The Supreme Court on June 26 ruled that Texas violated the rights of a death-row inmate convicted of murder by not allowing him DNA testing that he says proves his innocence.
The decision was 6–3; Justices Samuel Alito, Clarence Thomas, and Neil Gorsuch dissented.
Justice Sonja Sotomayor issued the majority opinion, which found that a lower court had erred when it ruled that Ruben Gutierrez could not sue for DNA testing since that court said it was unlikely to overturn his death sentence.Thomas, in his separate dissent, wrote that “this court has no business intervening in this case in the first place.”
He said the majority’s ruling allowed procedural rules—which are intended to prove actual innocence—to be turned into a “tool for obstruction.”
“Twenty-six years after the brutal murder of Escolastica Harrison, this court stayed Gutierrez’s impending execution. Why? Not because Gutierrez had made a compelling allegation of innocence,” Thomas wrote.
“Rather, the court stayed the execution to decide whether Gutierrez has standing to raise a due process challenge to Texas’s post-conviction procedures.”
In 1998, Ruben Gutierrez was accused of murdering 85-year-old Escolastica Harrison during a robbery at her mobile home in Brownsville, Texas.
Harrison had kept $600,000 in retirement savings in her home, since she distrusted banks.

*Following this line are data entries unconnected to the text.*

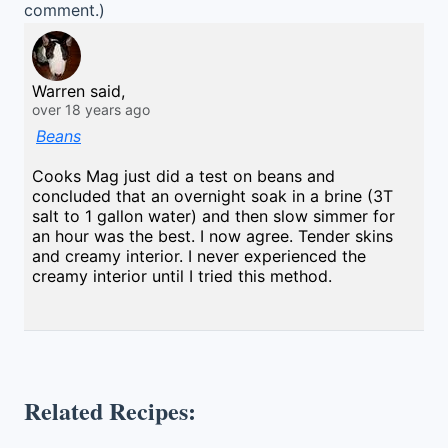
comment.)
Warren said,
over 18 years ago
Beans
Cooks Mag just did a test on beans and
concluded that an overnight soak in a brine (3T
salt to 1 gallon water) and then slow simmer for
an hour was the best. I now agree. Tender skins
and creamy interior. I never experienced the
creamy interior until I tried this method.
Related Recipes: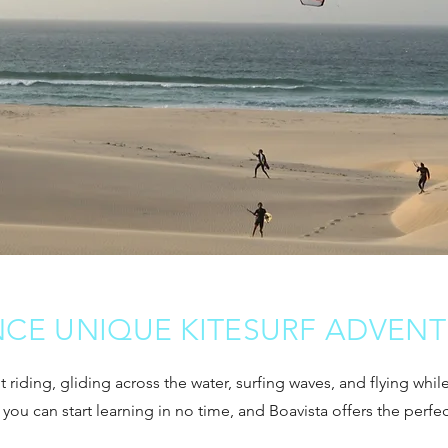
NCE UNIQUE KITESURF ADVEN
out riding, gliding across the water, surfing waves, and flying whi
t you can start learning in no time, and Boavista offers the perfe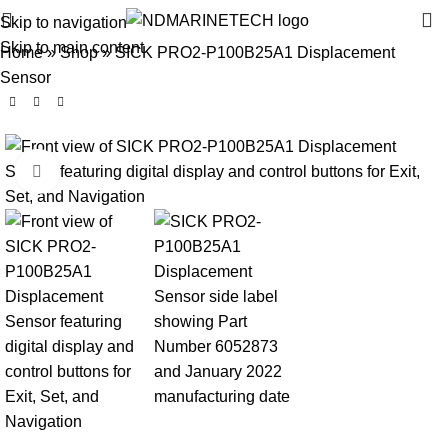
Skip to navigation
Skip to main content
Home
»
Shop
»
SICK PRO2-P100B25A1 Displacement
Sensor
Click to enlarge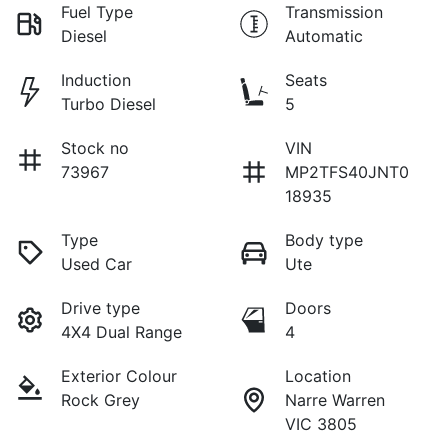
Fuel Type
Transmission
Diesel
Automatic
Induction
Seats
Turbo Diesel
5
Stock no
VIN
73967
MP2TFS40JNT0
18935
Type
Body type
Used Car
Ute
Drive type
Doors
4X4 Dual Range
4
Exterior Colour
Location
Rock Grey
Narre Warren
VIC 3805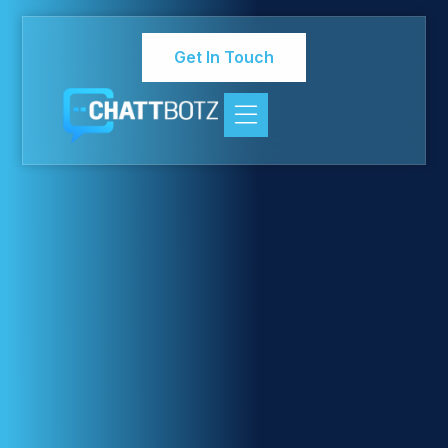
Get In Touch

Prosecutors said that, according to a statement he made to police, Gutierrez admitted that he and two accomplices had planned the robbery and that he was inside the home when the murder occurred.
Statements by his accomplices also place him at the scene of the crime.
But Gutierrez insisted that his statement was coerced, that he had previously told police that he was not in the mobile home, and had no idea that his accomplices would murder Harrison.
Texas law allows a person to be charged with capital murder even if they were only an accessory to the crime.
However, such a person cannot receive a death sentence unless they intended to kill the victim or “anticipated that a human life would be taken.”
In Gutierrez’s case, the jury determined that he either directly caused Harrison’s death or knew that it would occur. He was sentenced to death.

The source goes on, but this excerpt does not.